I have made more than one post speaking to my old nerdy habit of playing tabletop roleplaying games (RPGs), as well as posts regarding my thoughts about designing them. As to the latter, I find myself taking a fair bit of inspiration from Rich Burlew’s The New World series, hosted on Giant in the Playground; I’ve discussed the series elsewhere, as well. In that spirit, then, and working from materials I’ve posted in other places, I offer what appears below.

Image from Phys.org.
Having noted before that my attempts to develop an RPG worked from sixes, and knowing that one of the things that people tend to do is try to explain the machinations of their observable universe in terms they can understand–usually gods and the like until observational technology allows for other ideas to take firmer hold–it makes sense to me that any RPG milieu in which I might work would offer religious ideas. And since RPGs admit of things that do not necessarily occur in the “real” world, those religious ideas might even have some in-milieu truth to them. That said, I am not necessarily convinced by religious ideologies, myself, and even if I might compose what I call a series of hymns in another webspace, it is not as an act of worship that I do it.
The idea of an anti-worship, though, of a religion that abjures the influence of the gods, is an interesting one. (I admit to being inspired in part by an episode of Star Trek: Deep Space Nine, as well.) If I follow that idea, then, and the earlier materials I’d glossed, then I would seem to need six gods to steer away from whatever people I might focus upon for the RPG milieu.

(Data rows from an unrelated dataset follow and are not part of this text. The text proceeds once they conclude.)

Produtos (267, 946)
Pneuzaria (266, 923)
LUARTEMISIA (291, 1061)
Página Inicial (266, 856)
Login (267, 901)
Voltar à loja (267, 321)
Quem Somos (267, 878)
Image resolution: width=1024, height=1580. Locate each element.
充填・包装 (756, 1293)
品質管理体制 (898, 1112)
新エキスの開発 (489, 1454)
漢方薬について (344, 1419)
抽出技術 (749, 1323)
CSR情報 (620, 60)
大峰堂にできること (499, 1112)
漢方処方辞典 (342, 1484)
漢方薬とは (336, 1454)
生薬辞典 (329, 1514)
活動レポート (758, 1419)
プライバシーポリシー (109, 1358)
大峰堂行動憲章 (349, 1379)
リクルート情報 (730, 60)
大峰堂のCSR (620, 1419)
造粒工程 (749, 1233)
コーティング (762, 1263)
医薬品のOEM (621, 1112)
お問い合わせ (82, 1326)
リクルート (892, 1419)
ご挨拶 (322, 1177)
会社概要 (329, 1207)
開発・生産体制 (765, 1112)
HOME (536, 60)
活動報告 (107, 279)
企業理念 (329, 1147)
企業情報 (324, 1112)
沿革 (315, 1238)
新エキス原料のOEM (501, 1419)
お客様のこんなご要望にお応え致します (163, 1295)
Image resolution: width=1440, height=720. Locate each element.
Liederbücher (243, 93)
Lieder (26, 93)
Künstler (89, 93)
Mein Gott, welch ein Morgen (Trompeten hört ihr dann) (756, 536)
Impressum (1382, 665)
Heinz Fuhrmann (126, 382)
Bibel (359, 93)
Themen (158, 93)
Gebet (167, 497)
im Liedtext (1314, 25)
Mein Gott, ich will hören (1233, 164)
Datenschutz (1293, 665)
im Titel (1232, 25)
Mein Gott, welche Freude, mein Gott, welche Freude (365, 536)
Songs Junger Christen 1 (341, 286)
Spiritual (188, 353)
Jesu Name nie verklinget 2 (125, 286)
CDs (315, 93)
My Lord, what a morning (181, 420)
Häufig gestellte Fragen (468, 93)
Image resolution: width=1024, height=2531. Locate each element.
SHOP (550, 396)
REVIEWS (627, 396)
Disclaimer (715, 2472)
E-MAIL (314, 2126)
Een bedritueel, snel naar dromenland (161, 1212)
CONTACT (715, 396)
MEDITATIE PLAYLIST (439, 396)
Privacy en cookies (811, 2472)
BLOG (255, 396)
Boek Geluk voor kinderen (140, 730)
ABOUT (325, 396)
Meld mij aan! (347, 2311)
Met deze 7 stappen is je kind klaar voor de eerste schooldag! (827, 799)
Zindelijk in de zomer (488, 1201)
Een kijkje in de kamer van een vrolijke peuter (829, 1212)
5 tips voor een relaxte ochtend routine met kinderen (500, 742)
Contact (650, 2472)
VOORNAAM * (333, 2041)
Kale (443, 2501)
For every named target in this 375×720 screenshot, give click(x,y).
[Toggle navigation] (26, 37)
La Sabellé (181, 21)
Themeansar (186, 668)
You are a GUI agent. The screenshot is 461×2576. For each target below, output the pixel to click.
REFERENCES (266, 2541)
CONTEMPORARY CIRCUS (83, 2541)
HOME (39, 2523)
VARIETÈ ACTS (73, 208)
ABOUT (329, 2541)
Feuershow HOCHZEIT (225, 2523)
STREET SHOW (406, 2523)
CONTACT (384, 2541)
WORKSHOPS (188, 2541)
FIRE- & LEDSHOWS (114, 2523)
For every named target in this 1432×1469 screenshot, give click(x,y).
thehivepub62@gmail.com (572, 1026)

The Stupid God is one against which I have inveighed at length already in what may someday be a collection of verse I would release for publication. (It might be nice to earn a bit of money in such a way.) Such a god, one that revels in and promulgates folly, would seem to be one to abjure, one to send away from the self and towards opposition. The Angry God, which I have also mentioned in other writing I’ve done, would seem to be another; there are certainly things about which to be angry, and there are benefits to being angry at times, but I’ve had a lot of anger in me for far longer than ought to have been the case, and I have not benefited from it.
Those are only two, though, and I do not know that both should be shunned as such; I have no reservations about condemning the Stupid God, for reasons I hope would be obvious, but, again, there are times anger is merited, and the god of such a thing would be useful to have on hand at such times. What to do with the others is not yet clear to me, but it is good to have some idea of how to proceed, of what slots to fill–and there is always room for things to change and grow.
May the Stupid God not claim too much of that room!